Brno, Feb 12 (BD) – St. Anne’s University Hospital (FNUSA) in Brno is establishing its own cannabis research plant to serve as infrastructure for the Cannabis Research Center (CRC). The facility will be used by researchers from the International Center for Clinical Research (ICRC) to conduct studies of medical cannabis.
According to specialists from ICRC, this comprehensive cannabis research will cover a wide range of areas, including the study of genetics, constituents, and new applications to treat diseases. Dr.

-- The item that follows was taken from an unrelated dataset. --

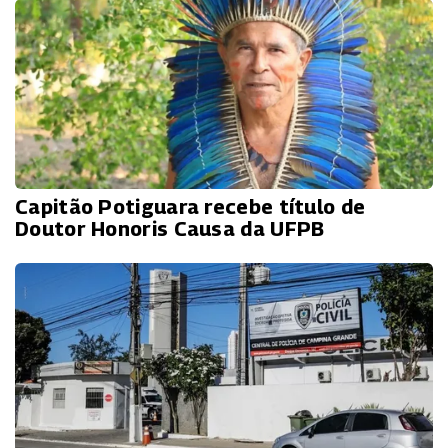
Capitão Potiguara recebe título de
Doutor Honoris Causa da UFPB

Václav Trojan, Head of the ICRC Clinical-Pharmacological Unit, explained that apart from THC, there are over 140 cannabinoids present in the plant which are exempt from legal restrictions.
“There is huge scope for research for many years to come,” said Trojan. “The use of not only individual cannabinoids, but also the whole extract still raises many questions that need to be answered, thus, of course, strengthening or refuting the arguments and providing clear data for the treatment of patients with different diagnoses.’’
The research team has already completed their first clinical study on Czech medical cannabis, the results of which will give patients a better understanding of their medication and their ability to drive while using it. The cannabis growing room is expected to be ready for the researchers to start growing medical cannabis in the middle of this year. The facility will also be used to implement clinical trials with healthy volunteers or patients.
“Production alone will not be the only use of the growing room. The technology will make it possible to study external factors such as light, temperature and others which influence the production of the plants themselves and their yield – for example, cannabinoid ingredients which are naturally produced by the plant,” said Trojan.
The facility at FNUSA is located close to where Gregor Johann Mendel lived and conducted his experiments. “Next year marks 200 years since his birth, and he himself mentioned in his writings a plant called Cannabis gigantea. Therefore, growing cannabis in the hospital is actually a continuation of the legacy of the father of genetics, Mendel, who himself worked partly at FNUSA.”